Magistrado atribuiu a demora na tramitação ao elevado volume de processos e saiu em defesa da Justiça do Trabalho.

Da Redação

sexta-feira, 31 de julho de 2026

Atualizado às 10:55

O desembargador Daniel de Paula Guimarães, presidente da 1ª turma do TRT da 2ª região, afirmou que o ministro do STF Gilmar Mendes é “inimigo número um da Justiça do Trabalho” durante julgamento realizado no último dia 16.

A declaração foi feita ao comentar críticas à atuação da Justiça do Trabalho e defender magistrados de acusações de morosidade.

Ataques à Justiça do Trabalho

A manifestação ocorreu durante o julgamento de agravo de petição envolvendo a responsabilização de uma sócia retirante por dívida trabalhista. Ao sustentar a manutenção da decisão de origem, a advogada afirmou que não seria possível flexibilizar o prazo legal de dois anos para responsabilização do ex-sócio sob o argumento de demora do Judiciário na busca pelo patrimônio do devedor principal ou dos sócios atuais.
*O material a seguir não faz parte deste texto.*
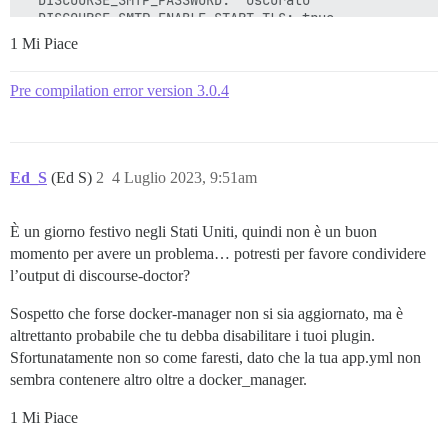
  DISCOURSE_SMTP_PASSWORD: "oscurato"

bootstrap fallito con codice di uscita 1

  DISCOURSE_SMTP_ENABLE_START_TLS: true

** BOOTSTRAP FALLITO ** si prega di scorrere verso l'
  LETSENCRYPT_ACCOUNT_EMAIL: "oscurato"

1 Mi Piace
./discourse-doctor potrebbe aiutare a diagnosticare il
  DISCOURSE_MAXMIND_LICENSE_KEY: "oscurato"

  DISCOURSE_REFRESH_MAXMIND_DB_DURING_PRECOMPILE_DAYS:
Pre compilation error version 3.0.4
volumes:

  - volume:

      host: /var/discourse/shared/standalone

      guest: /shared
Antes de retomar o mérito do recurso, Daniel Guimarães decidiu comentar a referência à morosidade. Ao descrever a rotina do Tribunal, mencionou que o TRT da 2ª região conta com 20 turmas.
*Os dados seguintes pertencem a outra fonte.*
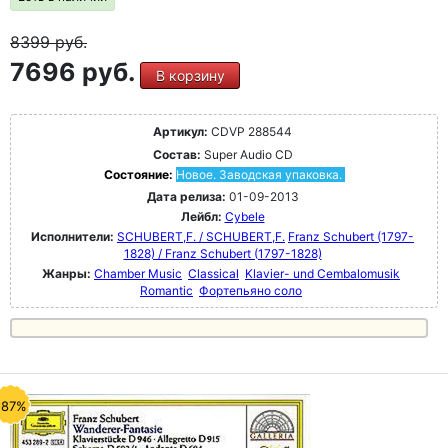
8399
руб.
7696 руб.
В корзину
Артикул:
CDVP 288544
Состав:
Super Audio CD
Состояние:
Новое. Заводская упаковка.
Дата релиза:
01-09-2013
Лейбл:
Cybele
Исполнители:
SCHUBERT,F. / SCHUBERT,F.
Franz Schubert (1797-
1828) / Franz Schubert (1797-1828)
Жанры:
Chamber Music
Classical
Klavier- und Cembalomusik
Romantic
Фортепьяно соло
-87%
“Hoje eu tenho em pauta 500 processos. Essa é a nossa média por semana nesta turma. [...]  Nós, os desembargadores aqui, trabalhamos em férias, feriados, sábado, domingo, etc, para dar conta desse volume de processos que, se nós fomos cumprir, inclusive, o que manda o regimento interno, isso vai durar 10 anos para esperar o processo. Então, ou seja, a demora do judiciário não é da morosidade dos magistrados, nem aqui, nem no primeiro grau."

Ao prosseguir, o magistrado ampliou a manifestação para tratar das críticas dirigidas à Justiça do Trabalho.

“É em razão do volume de processos de uma Justiça que é atacada pela imprensa, pelo Supremo Tribunal Federal. Hoje mesmo eu comentava que o ministro Gilmar Mendes é o inimigo número um da Justiça do Trabalho. Não me cabe aqui colocar as razões, embora eu as conheça. Mas, com tudo isso, o juiz do trabalho e todo mundo que milita aqui são verdadeiros heróis pelo número de processos que têm, pelo quanto trabalham sem descanso.”

Assista:

O desembargador também fez uma comparação com situações examinadas pelo próprio ramo especializado.

“Aquilo que nós condenamos o empregador, nós fazemos conosco mesmo aqui. Horário de trabalho excessivo. Ainda bem que Deus nos protege para não nos dar uma crise de burnout, senão estaríamos todos em tratamento dessa questão.”

Na sequência, esclareceu o sentido de sua intervenção durante a sustentação oral.

“Não entenda como uma reprimenda de minha parte. Estou apenas fazendo uma observação sobre o que é a nossa realidade, porque, na verdade, só entende a Justiça do Trabalho quem está dentro dela: partes, servidores e advogados. Porque fora disso, ninguém conhece. [...]Eu entendo que críticas e elogios só podem ser feitos por quem tem noção do que está fazendo. Quem não tem, ficar quieto é a melhor solução.”

Em seguida, o desembargador retomou o julgamento e manteve o voto pelo provimento do recurso, ao concluir que o prazo de dois anos deveria ser contado da averbação da saída da sócia. O colegiado acompanhou o relator por unanimidade.

Após a proclamação do resultado, a advogada esclareceu que a menção à demora do Judiciário partira da parte contrária, e o magistrado afirmou que havia compreendido, mas que costuma se manifestar sempre que o tema é levantado.

Ao explicar sua relação com a área, o desembargador contou que deixou nove anos de advocacia para ingressar na magistratura trabalhista. Segundo ele, somados os dois períodos de atuação, são 42 anos dedicados ao Direito do Trabalho.

“Eu tenho um amor pelo Direito do Trabalho e só vou poder satisfazer essa minha paixão pelo Direito do Trabalho na magistratura do trabalho. Foi só por essa razão que deixei a advocacia e vim para a magistratura. Somando os dois períodos, são 42 anos que vivo isso aqui. Eu defendo a Justiça do Trabalho com unhas e dentes, com muito fervor.”